Comparative Example 1
A carbon fiber consisting of 10 layers of carbon fiber woven fabric (BT70-20 manufactured by Toray Industries, Inc.) measuring 12 cm in length and 12 cm in width was placed on a metal plate, and the periphery of the carbon fiber was sealed with a film and a sealant to prevent leakage of the base material. Then, an epoxy resin base material (jER806 manufactured by Mitsubishi Chemical Corporation) and a hardener (1,3-BAC manufactured by Mitsubishi Gas Chemical Co., Ltd.) were mixed in a mass ratio of 100:21, and the mixed resin was injected into the carbon fiber by the VaRTM method. After the injection, the mixture was cured at room temperature, and further heated and cured at 150°C for 60 minutes to obtain a carbon fiber reinforced plastic plate having a thickness of 2 mm and a Vf of 57% by volume. No carbon fiber nonwoven fabric was used.

Comparative Example 2
In a mold (inner dimensions: 15 x 15 x 1 cm), four layers of carbon fiber nonwoven fabric sheets (CFZ-1000SD manufactured by Nippon Polymer Sangyo Co., Ltd.) manufactured by the needle punch method were placed. Here, the carbon fiber nonwoven fabric sheets of each layer were laminated with the orientation direction of the carbon fibers aligned in the same direction. Then, an epoxy resin base material (jER806 manufactured by Mitsubishi Chemical Corporation) and a curing agent (4,4'-methylenebis(2-methylcyclohexylamine) manufactured by Tokyo Kasei Kogyo Co., Ltd.) were mixed in a mass ratio of 100:36, and the mixed resin was injected under pressure at a pressure of 0.5 MPa into a mold that had been heated to 100 ° C and sealed.
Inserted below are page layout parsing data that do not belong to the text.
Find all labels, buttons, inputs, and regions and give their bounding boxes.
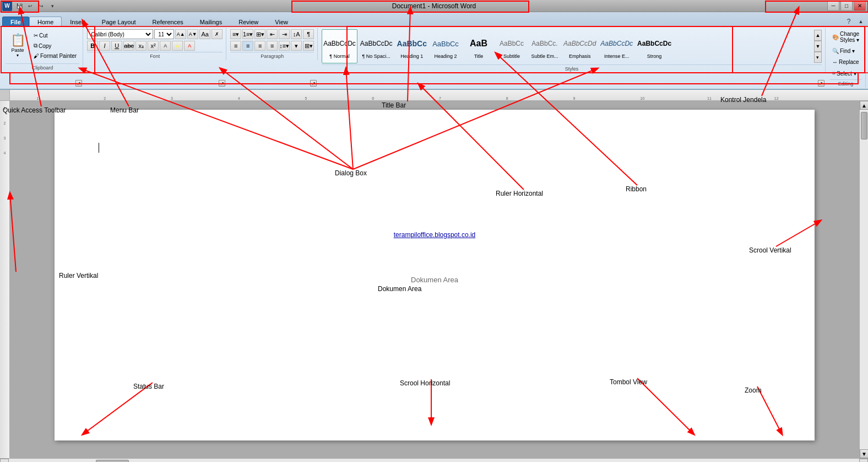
shading-btn[interactable]: ▾	[291, 41, 302, 51]
text-effect-btn[interactable]: A	[160, 41, 171, 51]
tab-bar: File Home Insert Page Layout References …	[0, 12, 868, 26]
increase-indent-btn[interactable]: ⇥	[279, 29, 290, 39]
styles-group: AaBbCcDc ¶ Normal AaBbCcDc ¶ No Spaci...…	[318, 28, 826, 88]
line-spacing-btn[interactable]: ↕≡▾	[279, 41, 290, 51]
style-title-preview: AaB	[470, 34, 487, 53]
paragraph-label: Paragraph	[230, 52, 314, 59]
style-intense-em[interactable]: AaBbCcDc Intense E...	[599, 29, 634, 63]
show-hide-btn[interactable]: ¶	[303, 29, 314, 39]
scroll-track-vertical[interactable]	[860, 110, 868, 449]
styles-area: AaBbCcDc ¶ Normal AaBbCcDc ¶ No Spaci...…	[322, 29, 812, 63]
style-subtle-em[interactable]: AaBbCc. Subtle Em...	[529, 29, 561, 63]
format-painter-icon: 🖌	[34, 53, 39, 59]
style-strong[interactable]: AaBbCcDc Strong	[636, 29, 673, 63]
style-h1-label: Heading 1	[400, 53, 423, 59]
paragraph-dialog-launcher[interactable]: ↗	[310, 80, 317, 87]
quick-dropdown-btn[interactable]: ▾	[47, 1, 57, 11]
paste-label: Paste	[11, 47, 24, 53]
document[interactable]: terampiloffice.blogspot.co.id	[55, 110, 815, 440]
replace-label: Replace	[839, 59, 859, 65]
style-heading2[interactable]: AaBbCc Heading 2	[430, 29, 462, 63]
styles-dialog-launcher[interactable]: ↗	[818, 80, 824, 87]
tab-file[interactable]: File	[2, 17, 29, 27]
styles-scroll-down[interactable]: ▼	[814, 41, 822, 52]
tab-view[interactable]: View	[267, 17, 296, 27]
copy-icon: ⧉	[34, 42, 37, 49]
borders-btn[interactable]: ⊞▾	[303, 41, 314, 51]
justify-btn[interactable]: ≡	[267, 41, 278, 51]
cut-icon: ✂	[34, 33, 38, 39]
quick-redo-btn[interactable]: ↪	[36, 1, 46, 11]
style-h2-label: Heading 2	[434, 53, 457, 59]
clipboard-dialog-launcher[interactable]: ↗	[75, 80, 82, 87]
font-color-btn[interactable]: A	[184, 41, 195, 51]
format-painter-button[interactable]: 🖌 Format Painter	[31, 51, 79, 61]
clear-format-btn[interactable]: ✗	[211, 29, 223, 39]
scroll-thumb-vertical[interactable]	[861, 112, 867, 139]
restore-button[interactable]: □	[840, 1, 853, 11]
styles-scroll-up[interactable]: ▲	[814, 30, 822, 41]
help-btn[interactable]: ?	[844, 17, 854, 26]
quick-save-btn[interactable]: 💾	[14, 1, 24, 11]
style-title-label: Title	[474, 53, 484, 59]
tab-page-layout[interactable]: Page Layout	[94, 17, 144, 27]
paste-button[interactable]: 📋 Paste ▾	[6, 29, 30, 62]
ribbon-minimize-btn[interactable]: ▲	[856, 17, 866, 26]
tab-insert[interactable]: Insert	[62, 17, 94, 27]
highlight-btn[interactable]: A	[172, 41, 183, 51]
align-right-btn[interactable]: ≡	[254, 41, 265, 51]
find-button[interactable]: 🔍 Find ▾	[829, 46, 858, 56]
close-button[interactable]: ✕	[854, 1, 866, 11]
multilevel-btn[interactable]: ⊞▾	[254, 29, 265, 39]
select-button[interactable]: ⌗ Select ▾	[829, 68, 859, 78]
style-emphasis[interactable]: AaBbCcDd Emphasis	[562, 29, 598, 63]
quick-undo-btn[interactable]: ↩	[25, 1, 35, 11]
doc-url: terampiloffice.blogspot.co.id	[394, 231, 476, 239]
style-normal[interactable]: AaBbCcDc ¶ Normal	[322, 29, 357, 63]
scroll-down-button[interactable]: ▼	[860, 449, 868, 458]
tab-references[interactable]: References	[144, 17, 192, 27]
scroll-thumb-horizontal[interactable]	[96, 460, 129, 463]
bold-button[interactable]: B	[87, 41, 98, 51]
style-title[interactable]: AaB Title	[463, 29, 495, 63]
change-styles-icon: 🎨	[832, 34, 839, 40]
style-subtle-label: Subtle Em...	[531, 53, 558, 59]
scroll-left-button[interactable]: ◄	[0, 459, 9, 462]
increase-font-btn[interactable]: A▲	[175, 29, 186, 39]
superscript-btn[interactable]: x²	[148, 41, 159, 51]
align-left-btn[interactable]: ≡	[230, 41, 241, 51]
style-heading1[interactable]: AaBbCc Heading 1	[395, 29, 428, 63]
replace-button[interactable]: ↔ Replace	[829, 57, 862, 67]
decrease-indent-btn[interactable]: ⇤	[267, 29, 278, 39]
document-area[interactable]: terampiloffice.blogspot.co.id Dokumen Ar…	[10, 101, 859, 458]
italic-button[interactable]: I	[99, 41, 110, 51]
styles-scroll-more[interactable]: ▾	[814, 52, 822, 63]
vertical-scrollbar[interactable]: ▲ ▼	[859, 101, 868, 458]
subscript-btn[interactable]: x₂	[135, 41, 147, 51]
bullets-btn[interactable]: ≡▾	[230, 29, 241, 39]
replace-icon: ↔	[832, 59, 838, 65]
style-no-spacing[interactable]: AaBbCcDc ¶ No Spaci...	[359, 29, 394, 63]
decrease-font-btn[interactable]: A▼	[187, 29, 198, 39]
change-case-btn[interactable]: Aa	[199, 29, 210, 39]
font-size-select[interactable]: 11	[154, 29, 174, 39]
tab-review[interactable]: Review	[230, 17, 267, 27]
sort-btn[interactable]: ↕A	[291, 29, 302, 39]
scroll-up-button[interactable]: ▲	[860, 101, 868, 110]
align-center-btn[interactable]: ≡	[242, 41, 253, 51]
copy-button[interactable]: ⧉ Copy	[31, 41, 79, 51]
numbering-btn[interactable]: 1≡▾	[242, 29, 253, 39]
tab-mailings[interactable]: Mailings	[192, 17, 230, 27]
change-styles-button[interactable]: 🎨 ChangeStyles ▾	[829, 29, 862, 45]
font-name-select[interactable]: Calibri (Body)	[87, 29, 153, 39]
font-dialog-launcher[interactable]: ↗	[219, 80, 225, 87]
minimize-button[interactable]: ─	[827, 1, 839, 11]
word-icon: W	[2, 1, 12, 11]
style-subtitle[interactable]: AaBbCc Subtitle	[496, 29, 528, 63]
scroll-right-button[interactable]: ►	[859, 459, 868, 462]
scroll-track-horizontal[interactable]	[9, 459, 859, 462]
cut-button[interactable]: ✂ Cut	[31, 31, 79, 40]
underline-button[interactable]: U	[111, 41, 122, 51]
strikethrough-btn[interactable]: abc	[123, 41, 134, 51]
tab-home[interactable]: Home	[29, 17, 62, 27]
After the mixed resin was injected, it was heated and cured at 100 ° C for 20 minutes to obtain a carbon fiber reinforced plastic plate with a thickness of 10 mm and a Vf of 21%. Note that no carbon fiber woven fabric was used.

[Evaluation of flatness after milling]
<Milling processing>
Three carbon fiber reinforced plastic plates manufactured according to Example 1, Example 2, Comparative Example 1, and Comparative Example 2 were used, and milling was performed to grind the surface by 0.5 mm under the following conditions.

(Milling conditions)
Equipment: Screw-on type general-purpose face milling cutter (manufactured by Mitsubishi Materials)
Cutter model: ASX44R10005D
Insert: SEGT13T3AGFN-JP HTi10
Rotation speed: S=615min ^-1 (V=193m/min)
Feed speed: F=369mm/min

After milling, the flatness of the surfaces of the carbon fiber reinforced plastic plates of Example 1, Example 2, Comparative Example 1, and Comparative Example 2 (the degree of deviation of the planar shape from a geometrically correct plane) was measured using a three-dimensional precision measuring machine (ZEISS, model number: UPMC850). The average flatness of the three carbon fiber reinforced plastic plates of each example is shown in Table 1.

In the carbon fiber reinforced plastic plates of Example 1, Example 2, and Comparative Example 2, carbon fiber woven cloth was not used, but carbon fiber nonwoven cloth was used, so there were no problems with flatness after milling, and the flatness was high.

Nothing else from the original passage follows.